**To do**
The response should contain only those lines of the entries below that include the string "testifying".

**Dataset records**
────────────────────────────────────────

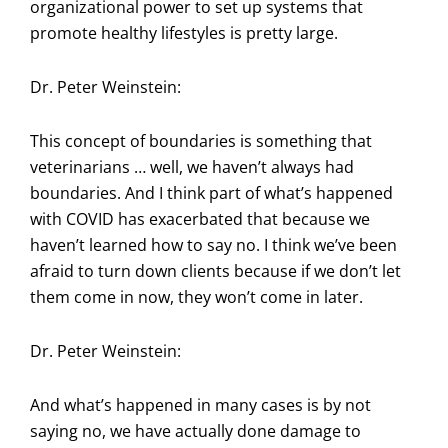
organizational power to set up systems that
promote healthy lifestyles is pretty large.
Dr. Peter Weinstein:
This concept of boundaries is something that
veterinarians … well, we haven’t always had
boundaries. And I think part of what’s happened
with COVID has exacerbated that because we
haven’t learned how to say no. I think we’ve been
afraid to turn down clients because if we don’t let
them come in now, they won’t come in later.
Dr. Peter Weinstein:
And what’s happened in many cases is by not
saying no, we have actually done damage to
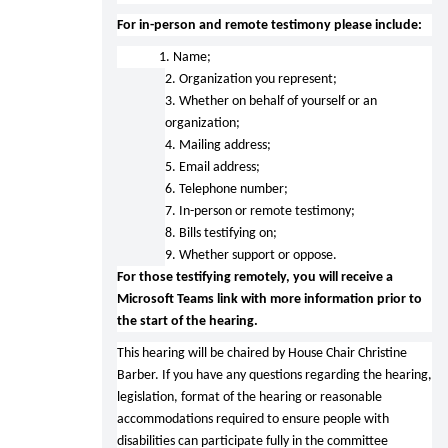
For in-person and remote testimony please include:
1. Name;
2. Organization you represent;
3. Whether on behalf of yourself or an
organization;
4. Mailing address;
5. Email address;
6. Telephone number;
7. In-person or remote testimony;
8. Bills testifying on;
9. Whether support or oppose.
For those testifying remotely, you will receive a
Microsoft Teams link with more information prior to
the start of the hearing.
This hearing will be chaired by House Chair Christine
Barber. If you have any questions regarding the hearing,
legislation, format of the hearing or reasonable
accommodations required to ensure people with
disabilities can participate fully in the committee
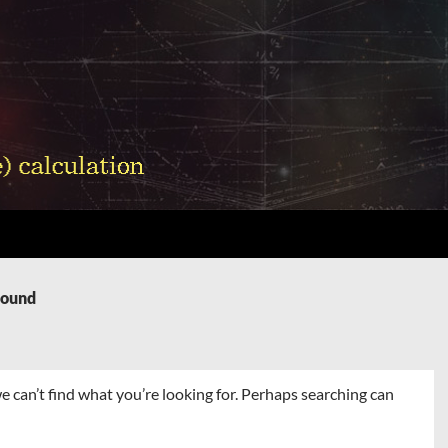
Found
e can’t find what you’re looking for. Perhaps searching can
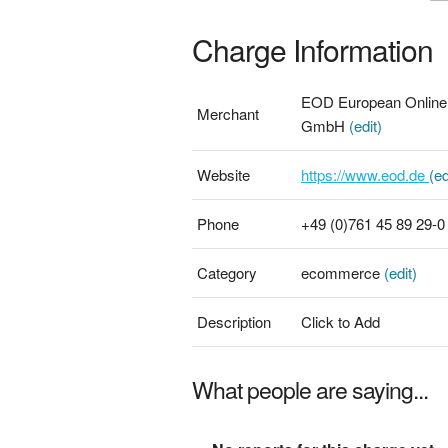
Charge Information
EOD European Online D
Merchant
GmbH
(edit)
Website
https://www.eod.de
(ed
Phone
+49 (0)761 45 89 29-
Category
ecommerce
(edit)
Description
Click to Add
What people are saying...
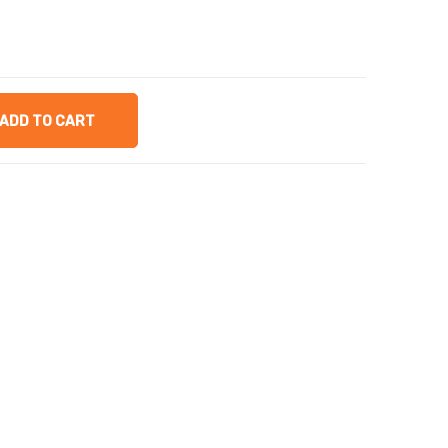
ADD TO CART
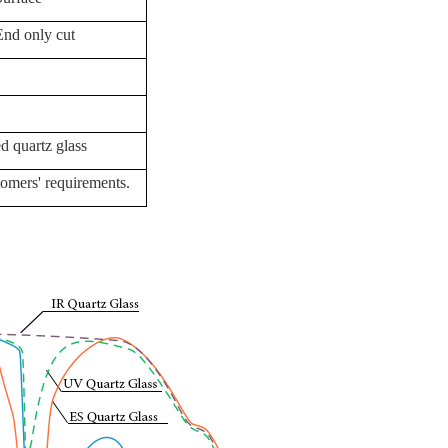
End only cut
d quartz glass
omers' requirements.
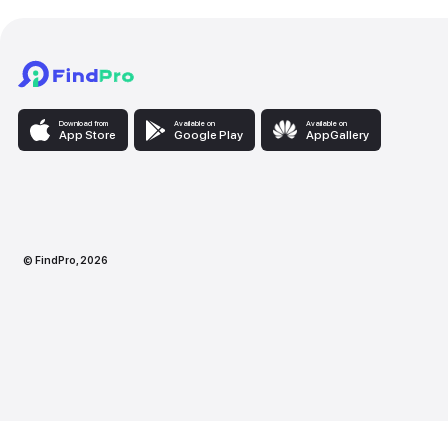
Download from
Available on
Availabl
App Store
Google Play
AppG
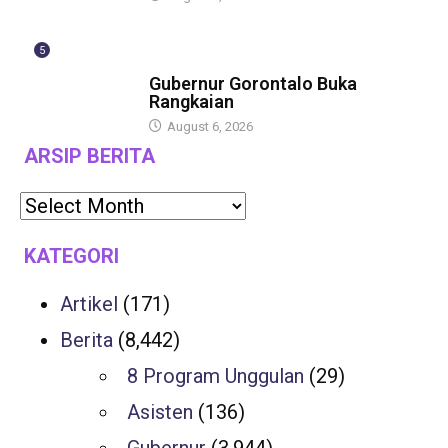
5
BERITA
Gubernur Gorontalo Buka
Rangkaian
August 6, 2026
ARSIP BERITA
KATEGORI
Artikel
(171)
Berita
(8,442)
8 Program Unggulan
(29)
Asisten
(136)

────────────────────────────────────────

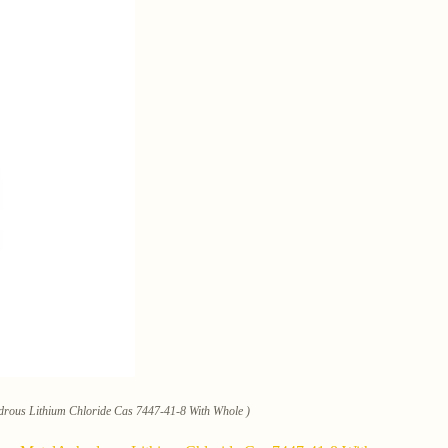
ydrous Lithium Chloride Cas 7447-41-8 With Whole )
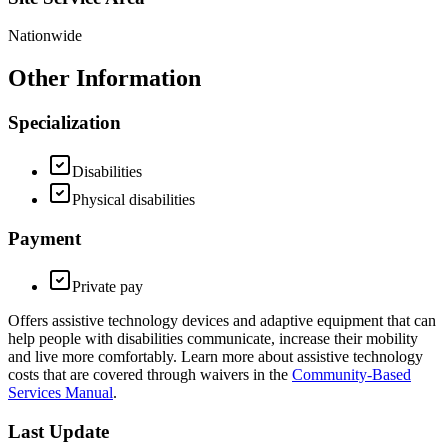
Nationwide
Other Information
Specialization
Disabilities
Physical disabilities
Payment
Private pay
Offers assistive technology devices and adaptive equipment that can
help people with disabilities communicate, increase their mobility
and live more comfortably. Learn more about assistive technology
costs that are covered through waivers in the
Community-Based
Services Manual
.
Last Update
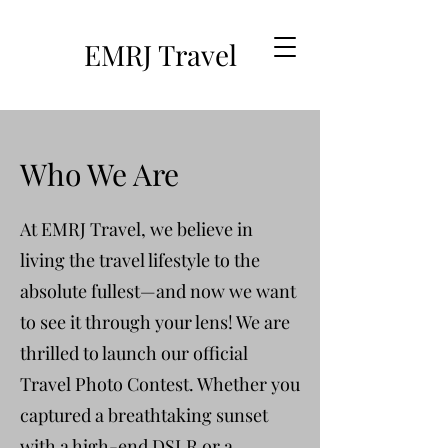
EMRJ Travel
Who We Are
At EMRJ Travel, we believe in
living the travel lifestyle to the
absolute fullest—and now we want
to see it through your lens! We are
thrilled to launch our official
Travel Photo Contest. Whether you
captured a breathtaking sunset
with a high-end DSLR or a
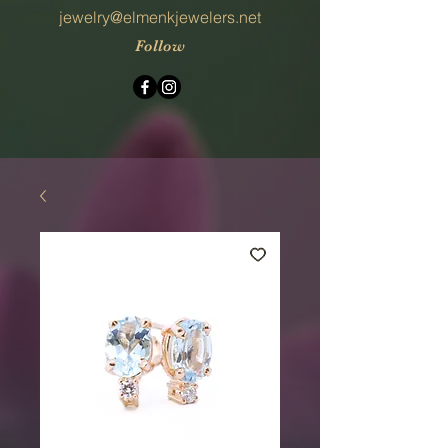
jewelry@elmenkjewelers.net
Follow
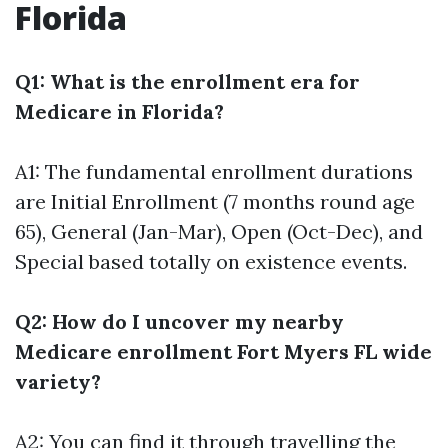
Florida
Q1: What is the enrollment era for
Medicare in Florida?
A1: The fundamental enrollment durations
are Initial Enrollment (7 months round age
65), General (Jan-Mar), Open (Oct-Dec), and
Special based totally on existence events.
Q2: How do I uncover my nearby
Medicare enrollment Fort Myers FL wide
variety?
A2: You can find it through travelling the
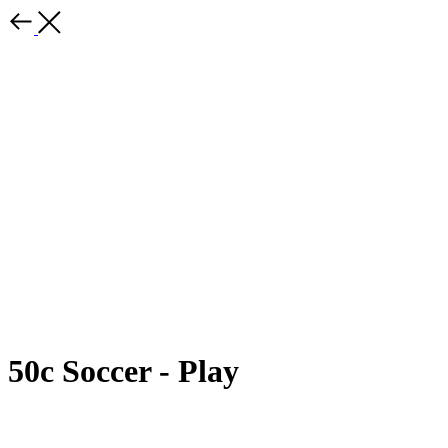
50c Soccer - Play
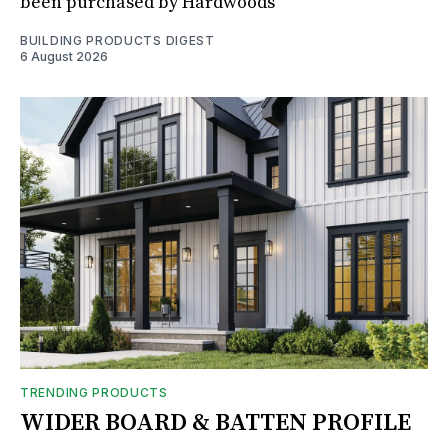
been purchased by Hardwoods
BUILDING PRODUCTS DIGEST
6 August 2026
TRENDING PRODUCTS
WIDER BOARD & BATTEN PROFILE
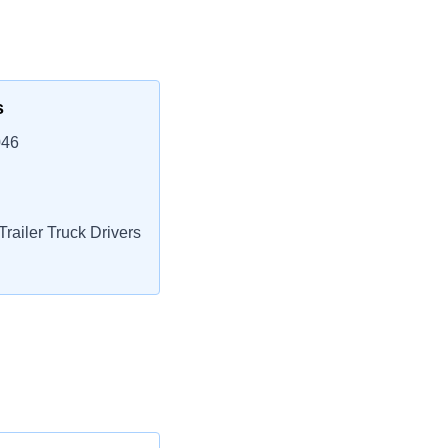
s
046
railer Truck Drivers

────────────────────────────────────────

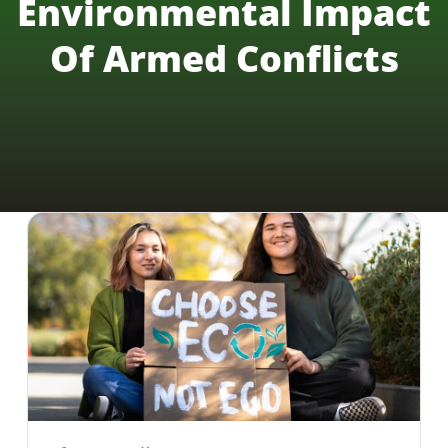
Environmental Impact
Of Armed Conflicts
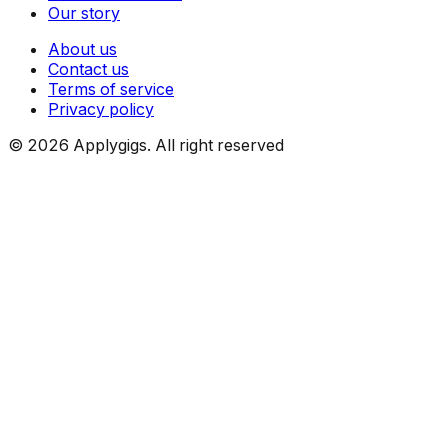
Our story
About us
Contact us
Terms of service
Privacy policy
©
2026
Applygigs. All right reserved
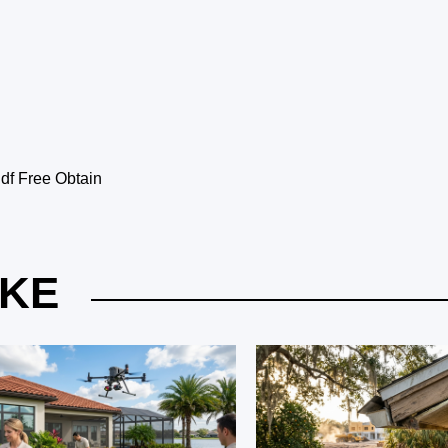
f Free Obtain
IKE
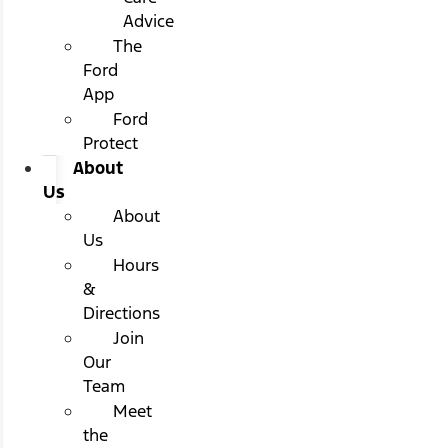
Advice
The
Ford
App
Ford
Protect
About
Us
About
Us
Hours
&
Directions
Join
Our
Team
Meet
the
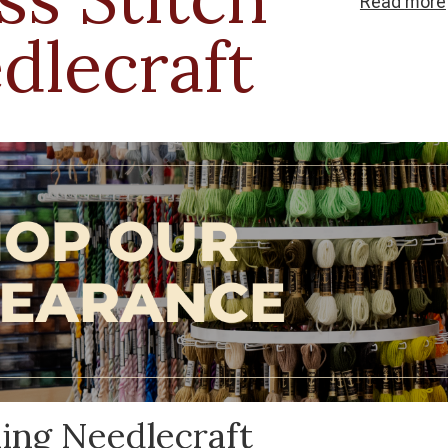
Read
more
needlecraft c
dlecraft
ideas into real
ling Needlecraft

────────────────────────────────────────

**Completed exercise**
8. Bills testifying on;
For those testifying remotely, you will receive a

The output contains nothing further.